Task requirements » Restate the entries below exactly, and keep all images out of the answer.

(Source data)
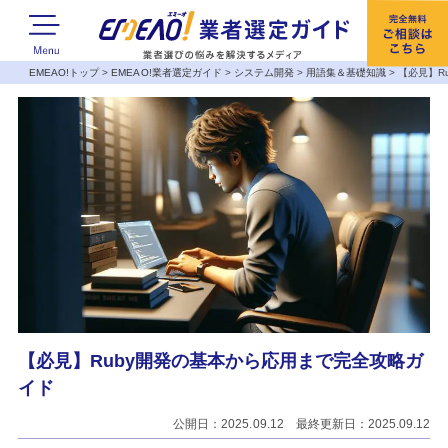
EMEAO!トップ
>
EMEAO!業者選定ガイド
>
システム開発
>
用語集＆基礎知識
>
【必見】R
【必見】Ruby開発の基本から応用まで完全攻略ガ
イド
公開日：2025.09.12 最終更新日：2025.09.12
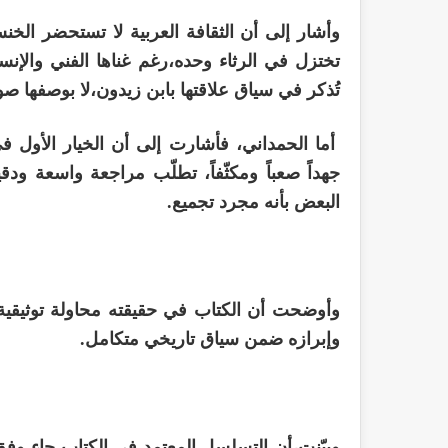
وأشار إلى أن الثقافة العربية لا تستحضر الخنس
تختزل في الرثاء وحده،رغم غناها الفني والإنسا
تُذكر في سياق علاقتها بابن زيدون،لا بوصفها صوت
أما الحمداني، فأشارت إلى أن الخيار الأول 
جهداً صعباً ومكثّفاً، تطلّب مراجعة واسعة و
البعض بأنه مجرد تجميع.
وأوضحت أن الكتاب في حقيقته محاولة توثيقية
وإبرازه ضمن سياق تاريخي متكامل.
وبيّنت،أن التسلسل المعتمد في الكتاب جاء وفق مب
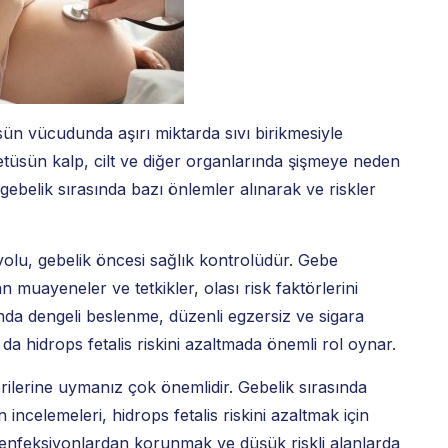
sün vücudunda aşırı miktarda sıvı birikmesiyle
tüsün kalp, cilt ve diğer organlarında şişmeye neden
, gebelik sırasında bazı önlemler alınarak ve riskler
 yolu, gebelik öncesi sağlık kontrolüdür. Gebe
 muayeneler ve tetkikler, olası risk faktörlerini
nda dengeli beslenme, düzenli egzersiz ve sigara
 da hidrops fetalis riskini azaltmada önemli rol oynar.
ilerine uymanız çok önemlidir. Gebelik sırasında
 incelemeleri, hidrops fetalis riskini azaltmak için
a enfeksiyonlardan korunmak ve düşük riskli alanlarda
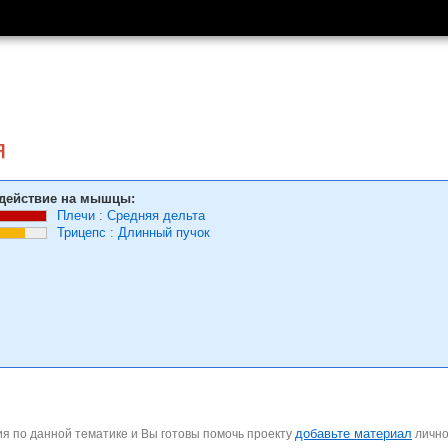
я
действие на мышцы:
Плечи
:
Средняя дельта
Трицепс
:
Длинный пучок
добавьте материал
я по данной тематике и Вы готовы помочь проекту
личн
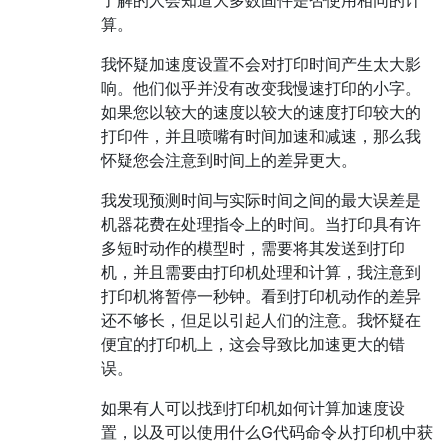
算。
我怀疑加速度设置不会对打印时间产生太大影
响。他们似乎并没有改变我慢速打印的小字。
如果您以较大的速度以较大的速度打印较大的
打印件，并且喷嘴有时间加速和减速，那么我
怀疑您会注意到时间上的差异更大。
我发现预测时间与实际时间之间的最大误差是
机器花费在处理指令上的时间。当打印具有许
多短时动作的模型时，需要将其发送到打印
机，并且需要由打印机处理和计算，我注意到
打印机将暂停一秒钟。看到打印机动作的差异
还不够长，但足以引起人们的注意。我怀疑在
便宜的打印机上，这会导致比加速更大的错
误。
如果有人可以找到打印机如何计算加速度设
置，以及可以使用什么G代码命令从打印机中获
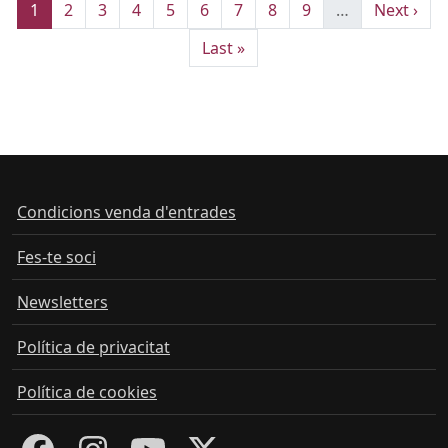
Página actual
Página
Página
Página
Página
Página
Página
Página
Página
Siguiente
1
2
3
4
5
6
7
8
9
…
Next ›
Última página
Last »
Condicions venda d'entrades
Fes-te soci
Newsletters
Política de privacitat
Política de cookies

Your response »
EMEAO!トップ
>
EMEAO!業者選定ガイド
>
システム開発
>
用語集＆基礎知識
>
【必見】R
【必見】Ruby開発の基本から応用まで完全攻略ガ
イド
公開日：2025.09.12 最終更新日：2025.09.12
وأشار إلى أن الثقافة العربية لا تستحضر الخنس
تختزل في الرثاء وحده،رغم غناها الفني والإنسا
تُذكر في سياق علاقتها بابن زيدون،لا بوصفها صوت
أما الحمداني، فأشارت إلى أن الخيار الأول 
جهداً صعباً ومكثّفاً، تطلّب مراجعة واسعة و
البعض بأنه مجرد تجميع.
وأوضحت أن الكتاب في حقيقته محاولة توثيقية
وإبرازه ضمن سياق تاريخي متكامل.
وبيّنت،أن التسلسل المعتمد في الكتاب جاء وفق مب
sün vücudunda aşırı miktarda sıvı birikmesiyle
tüsün kalp, cilt ve diğer organlarında şişmeye neden
, gebelik sırasında bazı önlemler alınarak ve riskler
 yolu, gebelik öncesi sağlık kontrolüdür. Gebe
 muayeneler ve tetkikler, olası risk faktörlerini
nda dengeli beslenme, düzenli egzersiz ve sigara
 da hidrops fetalis riskini azaltmada önemli rol oynar.
ilerine uymanız çok önemlidir. Gebelik sırasında
 incelemeleri, hidrops fetalis riskini azaltmak için
a enfeksiyonlardan korunmak ve düşük riskli alanlarda
я
действие на мышцы:
Плечи
:
Средняя дельта
Трицепс
:
Длинный пучок
добавьте материал
я по данной тематике и Вы готовы помочь проекту
личн
算。
我怀疑加速度设置不会对打印时间产生太大影
响。他们似乎并没有改变我慢速打印的小字。
如果您以较大的速度以较大的速度打印较大的
打印件，并且喷嘴有时间加速和减速，那么我
怀疑您会注意到时间上的差异更大。
我发现预测时间与实际时间之间的最大误差是
机器花费在处理指令上的时间。当打印具有许
多短时动作的模型时，需要将其发送到打印
机，并且需要由打印机处理和计算，我注意到
打印机将暂停一秒钟。看到打印机动作的差异
还不够长，但足以引起人们的注意。我怀疑在
便宜的打印机上，这会导致比加速更大的错
误。
如果有人可以找到打印机如何计算加速度设
置，以及可以使用什么G代码命令从打印机中获
Página actual
Página
Página
Página
Página
Página
Página
Página
Página
Siguiente
1
2
3
4
5
6
7
8
9
…
Next ›
Última página
Last »
Condicions venda d'entrades
Fes-te soci
Newsletters
Política de privacitat
Política de cookies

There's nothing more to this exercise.